Aquella simple frase fue como si me hubiera sumergido en agua helada. El aire salió de mis pulmones a trompicones y el miedo me arrastró como una ola. No estoy segura de cómo supe que Sunan lo había notado en el mismo instante en que lo sentí, pero él confirmó mis sospechas cuando se giró en mi dirección con una mueca de preocupación en el rostro.
—Yo... —empecé a decir, pero me callé inmediatamente.
¿Qué iba a decirle? ¿Que me había escapado de mi boda y por ello no podía acercarme a Rosenshire? No le conocía lo suficiente como para prever su reacción, la cual probablemente podría ser igual que la del resto de mi familia: llevarme de vuelta con Edward.
Al menos, tenía la certeza de que, mientras el lazo existiera, no haría tal cosa. ¿Pero qué ocurriría en cuanto el lazo se rompiera?
—¿Ocurre algo?
—No puedo ir a Rosenshire —admití en voz baja—. Es... una larga historia. Pero no pueden verme allí.
—Imagino que tiene relación con el motivo por el que saltó del acantilado.
Asentí tímidamente.
—Bien, pues eso va a ser un problema, porque yo estoy obligado a ir.
¡Hola a todas! Sé que he tenido un pequeño parón con Lazos, pero he preferido tomármelo con calma y hacerlo bien a apresurarme y que el resultado no me guste.
No sé qué me pasa con esta novela, pero siento como si me hubiera sumergido en un cuento y por eso la trato con tanto cuidado y respeto, porque creo que lo merece.
Solo soy capaz de escribirla cuando estoy lo suficientemente calmada para empaparme de la atmósfera de Rosenshire, de la historia de Aisha y Sunan.
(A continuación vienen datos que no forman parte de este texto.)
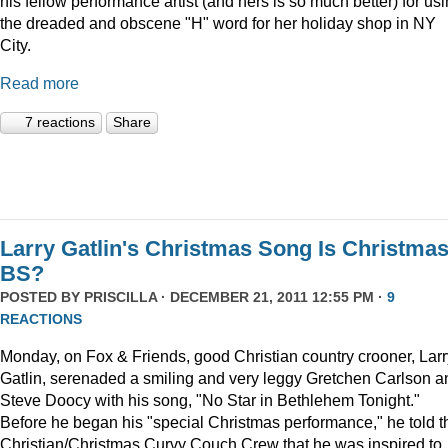
his fellow performance artist (and hers is so much better) for us
the dreaded and obscene "H" word for her holiday shop in NY
City.
Read more
7 reactions
Share
Larry Gatlin's Christmas Song Is Christma
BS?
POSTED BY
PRISCILLA
· DECEMBER 21, 2011 12:55 PM ·
9
REACTIONS
Monday, on Fox & Friends, good Christian country crooner, Larr
Gatlin, serenaded a smiling and very leggy Gretchen Carlson a
Steve Doocy with his song, "No Star in Bethlehem Tonight."
Before he began his "special Christmas performance," he told t
Christian/Christmas Curvy Couch Crew that he was inspired to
Supongo que es lo que pasa cuando escribes algo que realmente amas, que te arrodillas ante tus personajes y tratas de hacerles justicia.
Quiero aprovechar para daros las gracias por todo el apoyo que le estáis dando a esta novela y el amor que está recibiendo Aisha. Jamás pensé que esta novela fuera a tocaros el corazón de ese modo. Me hacéis muy feliz.